There may come a time when you are faced with the challenge of processing a non-standard input file format in SQL Server. These files can be quite tricky to handle, especially when they contain metadata rows at both the start and the end of the file. In this article, we will explore a simple and efficient approach to tackle this problem.
Let’s consider an example of a feed file with the following structure:
Col1 Col2 Col3 xxx start x y z x y z x y z xxx end
In this file, the “x,y,z” records are the ones of importance, along with the column headers. The challenge arises from the fact that the metadata rows do not follow the same format as the data rows. The metadata rows have only one column, “xxx start” and “xxx end”, without any comma separators. On the other hand, the data rows are defined as “x,y,z”.
There are various technical solutions available to handle this issue, such as using a script task or a conditional split. However, in this article, we will focus on a simple and code-free approach that ensures the package remains easily maintainable.
Here’s how we can tackle this problem:
- Import the entire file into a staging table using a Flat File source with “Ragged right” format. Define a single column that is 8000 characters long. The name of this column is irrelevant as it is just a placeholder. Import the data into a staging table with a single column defined as varchar(8000). This ensures that the entire file is imported successfully, including the problematic rows.
- Remove the extra rows from the staging table. In this case, a simple delete statement with a where clause can be used, as the length of the problem rows is constant and shorter than that of a normal data row. If needed, you can filter the rows using column delimiters or try using an identity column on the table to identify the problem rows.
- Export the remaining rows into a temporary file. Define a Flat File destination with “Ragged right” format, again with a single column. Use the staging table as the source and export the data from it to the staging Flat File.
- Finally, treat the staging file as a standard Flat File and import it as usual in another data flow task. This allows the designer to determine the column names from the source file. Although this adds a couple of data-flow tasks to the package, the process remains straightforward and transparent.

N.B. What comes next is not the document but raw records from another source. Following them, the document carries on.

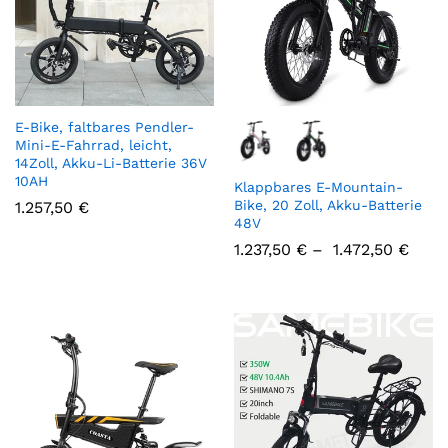
E-Bike, faltbares Pendler-
Mini-E-Fahrrad, leicht,
14Zoll, Akku-Li-Batterie 36V
10AH
Klappbares E-Mountain-
Bike, 20 Zoll, Akku-Batterie
1.257,50
€
48V
1.237,50
€
–
1.472,50
€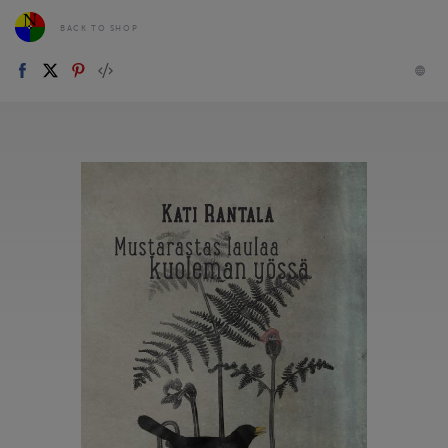
BACK TO SHOP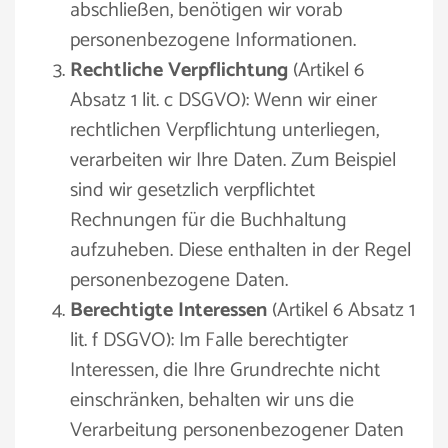
abschließen, benötigen wir vorab
personenbezogene Informationen.
Rechtliche Verpflichtung
(Artikel 6
Absatz 1 lit. c DSGVO): Wenn wir einer
rechtlichen Verpflichtung unterliegen,
verarbeiten wir Ihre Daten. Zum Beispiel
sind wir gesetzlich verpflichtet
Rechnungen für die Buchhaltung
aufzuheben. Diese enthalten in der Regel
personenbezogene Daten.
Berechtigte Interessen
(Artikel 6 Absatz 1
lit. f DSGVO): Im Falle berechtigter
Interessen, die Ihre Grundrechte nicht
einschränken, behalten wir uns die
Verarbeitung personenbezogener Daten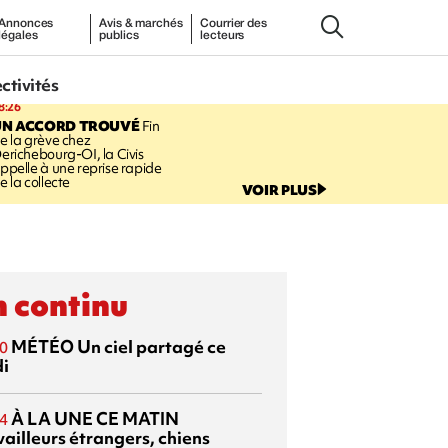
Annonces
Avis & marchés
Courrier des
légales
publics
lecteurs
ectivités
8:26
UN ACCORD TROUVÉ
Fin
e la grève chez
erichebourg-OI, la Civis
ppelle à une reprise rapide
e la collecte
VOIR PLUS
 continu
MÉTÉO
Un ciel partagé ce
0
di
À LA UNE CE MATIN
4
vailleurs étrangers, chiens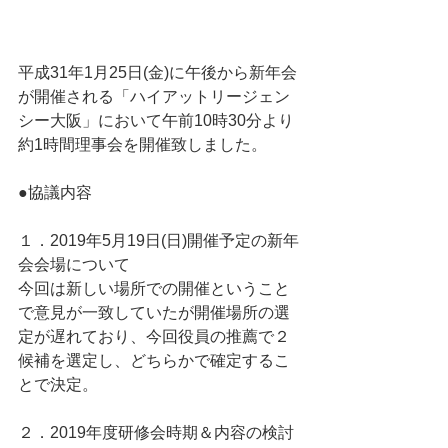
平成31年1月25日(金)に午後から新年会
が開催される「ハイアットリージェン
シー大阪」において午前10時30分より
約1時間理事会を開催致しました。
●協議内容
１．2019年5月19日(日)開催予定の新年
会会場について
今回は新しい場所での開催ということ
で意見が一致していたが開催場所の選
定が遅れており、今回役員の推薦で２
候補を選定し、どちらかで確定するこ
とで決定。
２．2019年度研修会時期＆内容の検討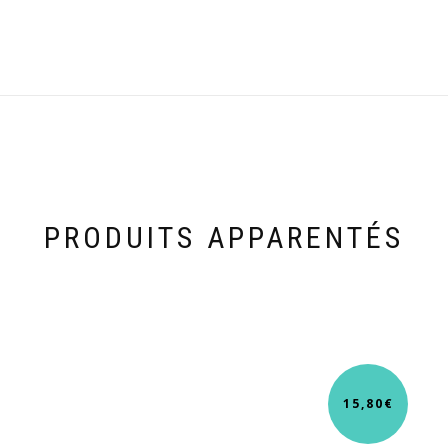
PRODUITS APPARENTÉS
15,80
€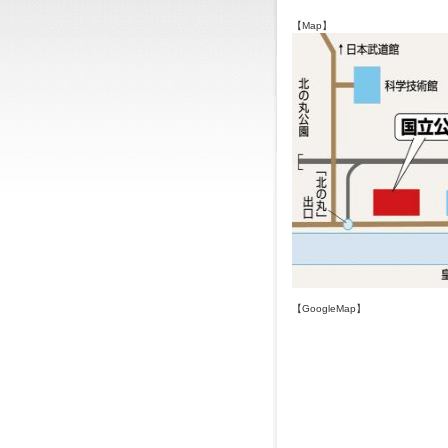
【Map】
【GoogleMap】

By following this approach, you can encapsulate the entire process in a single package without the need for external scripts or additional dependencies. This ensures that the package is easily maintainable and can be deployed as a standalone dtsx file when moving between environments.
In conclusion, processing non-standard input files in SQL Server can be challenging, but with the right approach, it can be simplified and made more efficient. By using a staging table and a simple data flow process, you can handle files with metadata rows at both the start and the end, while still allowing the designer to determine the column names from the source file. This approach ensures a clean and maintainable solution for processing non-standard input files in SQL Server.